Lawmakers not only want more public charging stations to be built, they also want to make it easier for consumers to use them.

Our vision is very clear: charging as easy as refuelling,” said Green MEP Anna Deparnay-Grunenberg. “We need user-friendly and simple payment systems so that everyone can charge and pay for their electric car at the next street corner,” she told EURACTIV.

Until now, each member state could decide which payment options were offered at charging stations, as there was no uniform EU rule on this,” said Ismail Ertug, chief negotiator for the European Parliament. “This should now change,” he told EURACTIV.

I am supporting the possibility of card payment and would like to see this anchored in binding legislation for all charging stations, Europe-wide,” added the politician from the centre-left S&D group.

National governments cautious

The current EU Alternative Fuels Infrastructure Directive has led many EU Member States to already require ad-hoc payments, most often still via smartphone apps or QR codes, explains Jaap Burger from the Regulatory Assistance Project, a think-tank.

However, more recently some EU countries have introduced bank/credit card reader obligations, which is much more user-friendly,” he added, referring to countries like Germany and Denmark.

In AFIR, the European Parliament wants to go even further, and require operators of charging points to even retrofit existing stations, adding terminals that allow debit and credit card payments.

But national governments, which are currently negotiating with the Parliament to find a compromise on the file, caution against this, and want to stick with the QR code solution as the minimum requirement.

In the Council position, there is a distinction between fast charging stations above 50kw (DC) and normal charging stations below 50kw (AC),” said Frantisek Jemelka, spokesperson of the Czech transport ministry, which is leading negotiations with Parliament on behalf of the Czech EU Presidency.

The Council believes that the ad-hoc charging will be mostly used at the fast recharging stations. At AC charging stations below 50kw, the subscription model will still be predominant,” Jamelka told EURACTIV. Thus, charging stations below 50kw should be exempt from the retrofitting obligation in the Member States’ view.

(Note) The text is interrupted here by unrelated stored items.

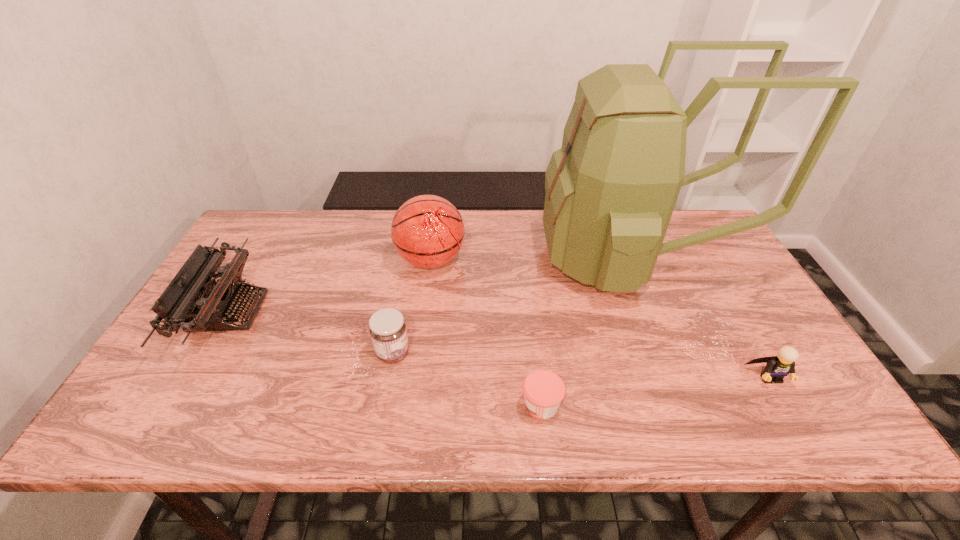 Find the location of a particular element. The height and width of the screenshot is (540, 960). object present at the near edge is located at coordinates (544, 390).

Find the location of a particular element. object positioned at the left edge is located at coordinates (192, 301).

Where is `backpack that is at the right edge`? backpack that is at the right edge is located at coordinates 611,189.

Identify the location of Lego that is at the right edge. (777, 367).

The height and width of the screenshot is (540, 960). I want to click on object that is at the far right corner, so click(x=611, y=189).

You are a GUI agent. You are given a task and a screenshot of the screen. Output one action in this format:
    pyautogui.click(x=<x>, y=<y>)
    Task: Click on the free space at the far edge of the desktop
    Image resolution: width=960 pixels, height=540 pixels.
    Given the screenshot: What is the action you would take?
    pyautogui.click(x=480, y=219)

The width and height of the screenshot is (960, 540). Find the location of `free location at the near edge of the desktop`. free location at the near edge of the desktop is located at coordinates (425, 410).

Locate an element on the screen. vacant space at the left edge is located at coordinates (259, 278).

Find the location of a particular element. This screenshot has width=960, height=540. vacant space at the right edge of the desktop is located at coordinates pyautogui.click(x=720, y=284).

The width and height of the screenshot is (960, 540). In the image, there is a desktop. What are the coordinates of `vacant space at the far right corner` in the screenshot? It's located at (727, 252). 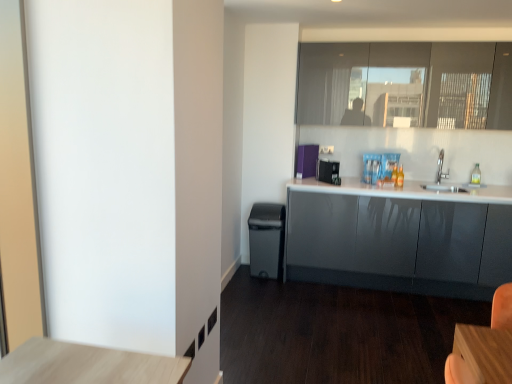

The parliament’s position, which would extend the obligation to all public charging points, would bring “additional significant costs to the operator,” Jamelka said, warning that “the final outcome might be totally opposite to what the Parliament is trying to achieve”.

“At the end, this could lead to the situation that operators would rather deactivate or uninstall the charging station than invest into the retrofitting of AC recharging stations,” he added.

Charging operators warn against ‘disruptive’ regulation

Charging operators say that the obligation to retrofit existing stations would distract them from rolling out many more charging points, on which they want to concentrate.

The charging industry “supports driver choice and all technologies and payment and access methods to charging,” said Tanya Sinclair, senior policy director at ChargePoint, a charging station operator. “The key is the choice in all our roll-out. That is what we’re delivering,” she said at an online event on Wednesday 23 November.

But the retrofit obligation is a kind of hard line saying, ‘okay, now you’ve got to go back and everything has to be taken out in a very disruptive and definitive manner’. And that is really a retrograde step for our businesses and for the industry,” she said.

We are small-medium scale-ups and start-ups,” added Sinclair, who is representing a company with a market capitalisation of $4bn which is traded on the New York Stock Exchange (NYSE). “We don’t have this huge kind of wealth of capacity to be able to then roll out EV charging infrastructure at scale and go back and retrofit existing EV infrastructure.”

Consumer representatives disagree.

Mandatory ad-hoc payment by debit or credit card will not slow down the deployment of charging stations,” argues Robin Loos from BEUC, the European umbrella organisation of consumer associations.

Its implementation is low-cost, with even new, cheaper retrofitting solutions being developed,” he told EURACTIV.

Instead of slowing down the roll-out of charging points, the initiative “will strengthen consumer confidence in switching to electric cars, therefore improving the business case for public charging,” Loos argued.

This is also the view shared by the Parliament’s chief negotiator, Ismail Ertug.

We cannot expect everyone to be familiar with Google or Apple Pay, QR codes or payment by an app. Subscription models and payment platforms can continue to exist – but there must be the possibility to pay ad hoc,” he said.

The next negotiation between Parliament and Council is set for 13 December, but an agreement on the file is only expected to happen next year, Ertug said.